§ **Excerpted data**:
^^^^^^^^^^^^^^^^

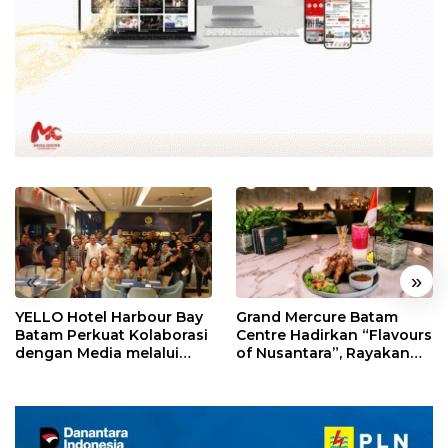
«
»
YELLO Hotel Harbour Bay
Grand Mercure Batam
Batam Perkuat Kolaborasi
Centre Hadirkan “Flavours
dengan Media melalui
of Nusantara”, Rayakan
YELLO Connect
HUT RI dengan Cita Rasa
Kuliner Indonesia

^^^^^^^^^^^^^^^^

§ **How to complete this task**: Having located the line containing "YELLO Connect", set it down along with every line after it through the end of the data, reproducing each exactly.

§ **Solution**:
YELLO Connect
HUT RI dengan Cita Rasa
Kuliner Indonesia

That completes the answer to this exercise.